134. Phonetic Writing: the Primitive Semitic Alphabet

The last basic invention was that of purely phonetic writing—the expressing only of sounds, without admixture of pictures or symbols. Perhaps the most significant fact about this method as distinguished from earlier forms of writing is that it was invented only once in history. All the alphabetic systems which now prevail in nearly every part of the earth—Roman, Greek, Hebrew, Arabic, Indian, as well as many that have become extinct—can be traced back to a single source. The story in this case is therefore one of diffusion and modification instead of parallelism.

What circumstance it was that caused this all-important invention to be made, is not known, unfortunately, though time may yet bring knowledge. There is even division of opinion as to the particular system of mixed writing that was drawn upon by the first devisers of the alphabet, or that served as jumping off place for the invention. Some have looked to the Egyptian system, others to a Cuneiform or Cretan or Hittite source of inspiration. Nor is it wholly clear who were the precise people responsible for the invention. It is only certain that about 1,000 B.C., or a little earlier, some Semitic people of western Asia, in the region of the Hebrews and Phœnicians, probably the latter themselves, began to use a set of twenty-two non-pictorial characters that stood for nothing but sounds. Moreover, they represented the sounds of Semitic with sufficient accuracy for anything in the language to be written and read without trouble. These twenty-two letters look simple and insignificant alongside the numerous, beautiful, and interesting Egyptian hieroglyphs. But on them is based every form of alphabet ever used by humanity.

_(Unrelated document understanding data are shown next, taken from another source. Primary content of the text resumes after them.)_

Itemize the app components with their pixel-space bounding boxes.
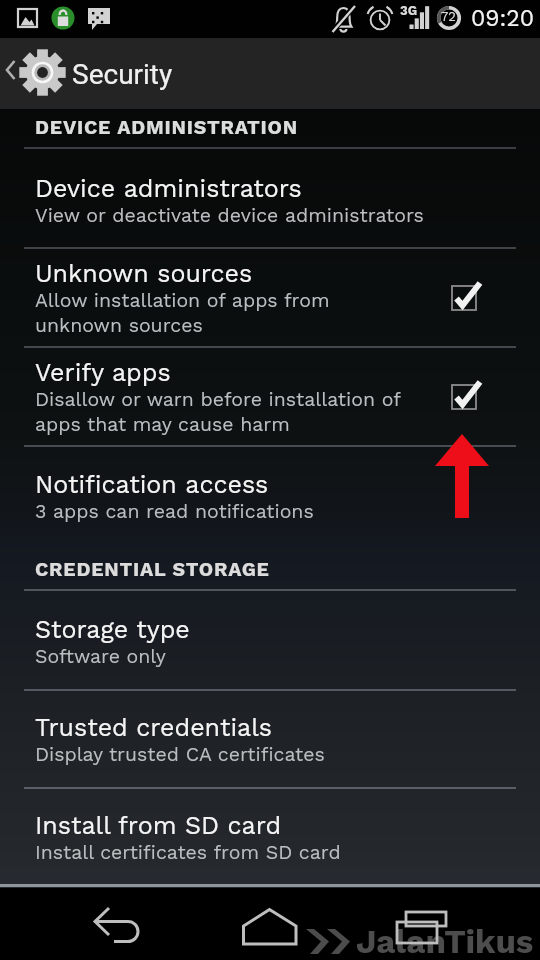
button[interactable]: Device administrators [0,149,540,247]
button[interactable]: Checkbox, checked [452,281,486,315]
button[interactable]: Install from SD card [0,789,540,884]
staticText: 72 [441,9,456,24]
staticText: Allow installation of apps from unknown … [35,289,330,337]
button[interactable]: Unknown sources [0,249,540,346]
staticText: 09:20 [471,5,535,32]
staticText: View or deactivate device administrators [35,204,424,227]
button[interactable]: Trusted credentials [0,691,540,787]
staticText: Install from SD card [35,811,282,840]
button[interactable]: Verify apps [0,348,540,445]
button[interactable]: Back [90,902,150,944]
staticText: JalanTikus [356,922,534,960]
staticText: Software only [35,645,166,668]
staticText: Install certificates from SD card [35,841,341,864]
button[interactable]: Notification access [0,447,540,545]
staticText: Security [72,58,173,91]
button[interactable]: Home [241,901,301,943]
staticText: 3G [400,3,418,18]
staticText: Notification access [35,470,269,499]
button[interactable]: Storage type [0,591,540,689]
button[interactable]: Checkbox, checked [452,380,486,414]
button[interactable]: Recent apps [394,900,454,942]
staticText: Display trusted CA certificates [35,743,325,766]
staticText: DEVICE ADMINISTRATION [35,116,299,139]
staticText: CREDENTIAL STORAGE [35,558,270,581]
staticText: 3 apps can read notifications [35,500,314,523]
staticText: Storage type [35,615,190,644]
button[interactable]: Navigate up [0,38,540,109]
staticText: Verify apps [35,358,171,387]
staticText: Trusted credentials [35,713,273,742]
staticText: Device administrators [35,174,302,203]
staticText: Unknown sources [35,259,253,288]
staticText: Disallow or warn before installation of … [35,388,401,436]
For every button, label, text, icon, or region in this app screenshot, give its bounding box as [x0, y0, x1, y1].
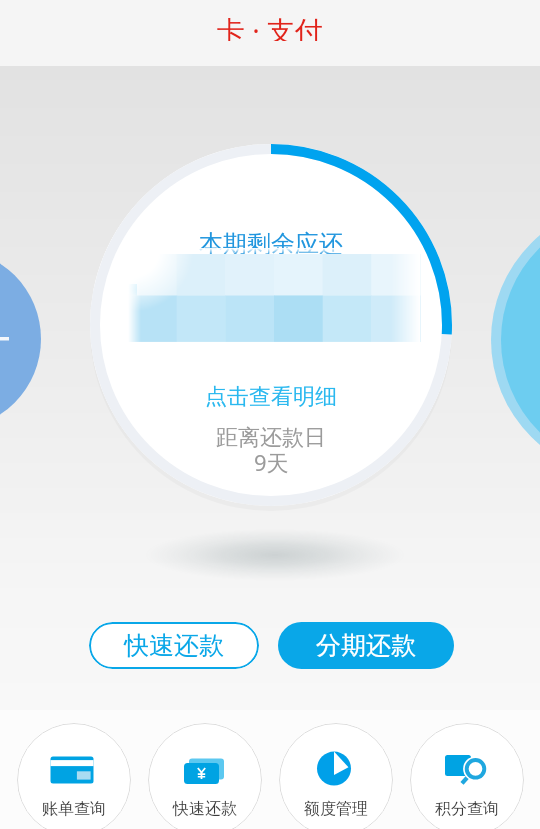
button[interactable]: 点击查看明细 [205, 383, 337, 411]
staticText: 距离还款日 [216, 424, 326, 451]
staticText: 额度管理 [304, 799, 368, 819]
button[interactable]: 额度管理 [279, 723, 393, 829]
staticText: 卡 · 支付 [217, 11, 324, 41]
staticText: 快速还款 [173, 799, 237, 819]
staticText: 9天 [254, 447, 289, 474]
staticText: 积分查询 [435, 799, 499, 819]
button[interactable]: 积分查询 [410, 723, 524, 829]
staticText: 本期剩余应还 [199, 229, 343, 259]
staticText: 快速还款 [124, 630, 224, 661]
button[interactable]: 账单查询 [17, 723, 131, 829]
staticText: 分期还款 [316, 630, 416, 661]
button[interactable]: 快速还款 [89, 622, 259, 669]
staticText: 账单查询 [42, 799, 106, 819]
button[interactable]: 分期还款 [278, 622, 454, 669]
button[interactable]: 快速还款 [148, 723, 262, 829]
staticText: 点击查看明细 [205, 383, 337, 411]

The earliest extant example of the primitive Semitic alphabet[22] is on the famous Moabite Stone of King Mesha, who in the ninth century before Christ erected and inscribed this monument to commemorate the successful defense of Moab against the invading Hebrews. Now Moab was a little and rude country, somewhat off the roads of commerce and civilization. It is hardly likely, therefore, that the Moabites were the inventors of the alphabet. It is much more probable that the system was perfected, perhaps several centuries earlier, by a wealthier and more important people, one more in contact with foreign nations, such as the Phœnicians, and that from them it spread to their neighbors, the Hebrews, Moabites, and Aramæans of Syria. This spread must have been facilitated by the close kinship of the speech of these nations, enabling any of them to adopt the alphabet of another without material modification.

The Phœnicians founded Carthage, and consequently the Carthaginian or Punic writing until after the extinction of the great trading city was also Phœnician.